Denver French, right, exchanges five with Jason Raybur before the West Central Illinois Special Education Cooperative’s basketball game
By Herald-Whig
Posted: Mar. 17, 2017 10:40 pm Updated: Mar. 17, 2017 10:43 pm

CARTHAGE, Ill. -- Maria Hopp and her son, Blake, were in the gymnasium Friday at Illini West High School to watch the basketball game they helped create for disabled students.

When her sons were still in school, Hopp noticed that Blake, who is disabled, was envious of his two younger brothers, who both had joined the basketball team.

"He would say, ‘When is my basketball game?' " Hopp said.

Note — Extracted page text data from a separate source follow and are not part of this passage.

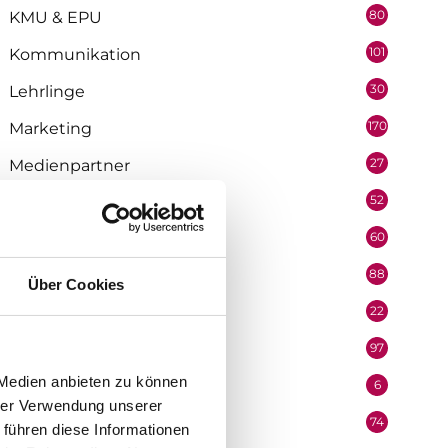
80
KMU & EPU
101
Kommunikation
30
Lehrlinge
170
Marketing
27
Medienpartner
52
Mitarbeiter
60
Mobilität & Logistik
88
Niederösterreich
Über Cookies
22
Oberösterreich
97
Organisation
 Medien anbieten zu können
6
Performer
hrer Verwendung unserer
74
Podcast
 führen diese Informationen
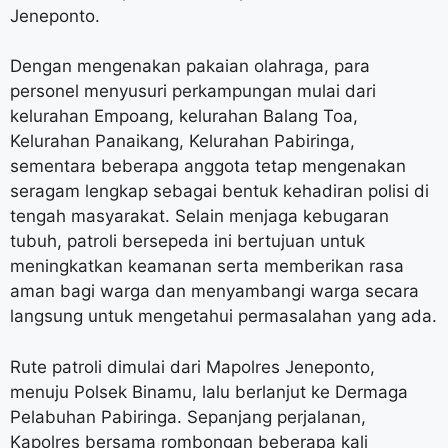
Jeneponto.
Dengan mengenakan pakaian olahraga, para
personel menyusuri perkampungan mulai dari
kelurahan Empoang, kelurahan Balang Toa,
Kelurahan Panaikang, Kelurahan Pabiringa,
sementara beberapa anggota tetap mengenakan
seragam lengkap sebagai bentuk kehadiran polisi di
tengah masyarakat. Selain menjaga kebugaran
tubuh, patroli bersepeda ini bertujuan untuk
meningkatkan keamanan serta memberikan rasa
aman bagi warga dan menyambangi warga secara
langsung untuk mengetahui permasalahan yang ada.
Rute patroli dimulai dari Mapolres Jeneponto,
menuju Polsek Binamu, lalu berlanjut ke Dermaga
Pelabuhan Pabiringa. Sepanjang perjalanan,
Kapolres bersama rombongan beberapa kali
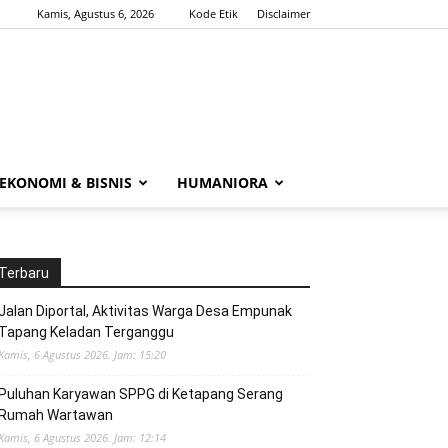
Kamis, Agustus 6, 2026
Kode Etik
Disclaimer
EKONOMI & BISNIS
HUMANIORA
Terbaru
Jalan Diportal, Aktivitas Warga Desa Empunak
Tapang Keladan Terganggu
Kamis, 6 Agustus 2026. Jam: 15:20
Puluhan Karyawan SPPG di Ketapang Serang
Rumah Wartawan
Kamis, 6 Agustus 2026. Jam: 12:14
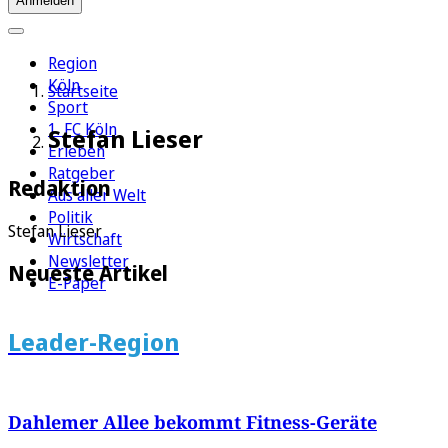
Anmelden
Region
Köln
Startseite
Sport
1. FC Köln
Stefan Lieser
Erleben
Ratgeber
Redaktion
Aus aller Welt
Politik
Stefan Lieser
Wirtschaft
Newsletter
Neueste Artikel
E-Paper
Leader-Region
Dahlemer Allee bekommt Fitness-Geräte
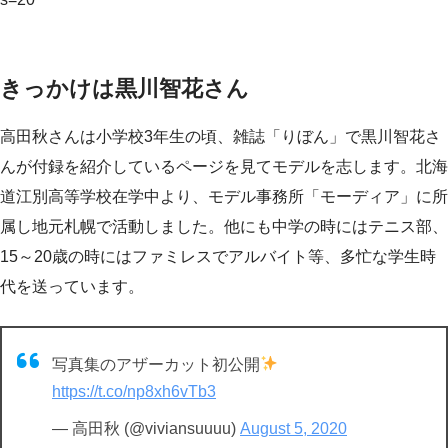
きっかけは黒川智花さん
高田秋さんは小学校3年生の頃、雑誌「りぼん」で黒川智花さ
んが付録を紹介しているページを見てモデルを志します。北海
道江別高等学校在学中より、モデル事務所「モーディア」に所
属し地元札幌で活動しました。他にも中学の時にはテニス部、
15～20歳の時にはファミレスでアルバイト等、多忙な学生時
代を送っています。
写真集のアザーカット初公開
https://t.co/np8xh6vTb3
— 高田秋 (@viviansuuuu)
August 5, 2020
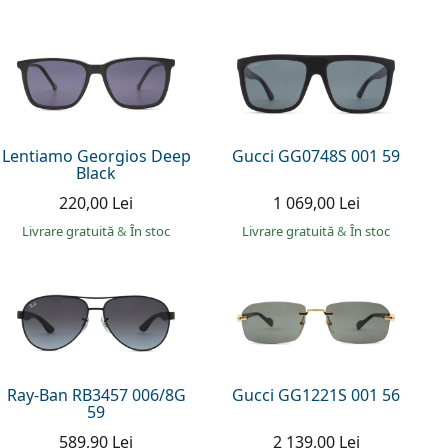
Lentiamo Georgios Deep
Gucci GG0748S 001 59
Black
220,00 Lei
1 069,00 Lei
Livrare gratuită
&
În stoc
Livrare gratuită
&
În stoc
Ray-Ban RB3457 006/8G
Gucci GG1221S 001 56
59
589,90 Lei
2 139,00 Lei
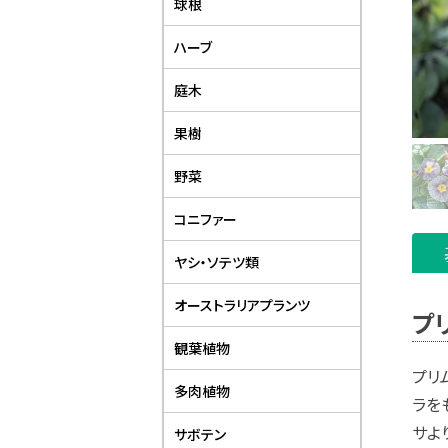
球根
ハーブ
庭木
果樹
野菜
コニファー
ヤシ・ソテツ類
オーストラリアプランツ
プ
観葉植物
プリ
多肉植物
ラを
サよ
サボテン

She approached the West Central Illinois Special Education Cooperative with an idea to start holding a game for disabled students. The first game was attended only by the students who were in physical education classes at the time and parents of the athletes.

"From there, they just took it and ran with it," Hopp said.

Almost a decade later, the fanfare of the game has come to rival that of any other high school basketball game. Both bleachers were filled with students for the game Friday morning. General and special education elementary students kicked off the event with a dance at half-court.

"It makes the kids feel really needed and important, that they've done something awesome," Hopp said. "They just want to feel like everyone else. They want to fit in."

The players, who are all special education students through the special education cooperative, ran onto the court through a banner crafted by art students that read "Get Fired Up." The band played them on to the court with "The Hey Song." When a shot went up, the crowd would erupt, whether the ball went in or not.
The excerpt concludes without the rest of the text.